__What needs to be done__
The response must be a precise copy of the records that follow.

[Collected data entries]
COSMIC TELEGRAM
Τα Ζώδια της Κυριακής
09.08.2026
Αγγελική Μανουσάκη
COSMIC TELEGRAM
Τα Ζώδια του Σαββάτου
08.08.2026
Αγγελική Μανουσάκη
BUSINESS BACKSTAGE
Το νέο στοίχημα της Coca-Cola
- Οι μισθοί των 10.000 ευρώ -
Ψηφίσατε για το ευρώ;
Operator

__Response for this exercise__
COSMIC TELEGRAM
Τα Ζώδια της Κυριακής
09.08.2026
Αγγελική Μανουσάκη
COSMIC TELEGRAM
Τα Ζώδια του Σαββάτου
08.08.2026
Αγγελική Μανουσάκη
BUSINESS BACKSTAGE
Το νέο στοίχημα της Coca-Cola
- Οι μισθοί των 10.000 ευρώ -
Ψηφίσατε για το ευρώ;
Operator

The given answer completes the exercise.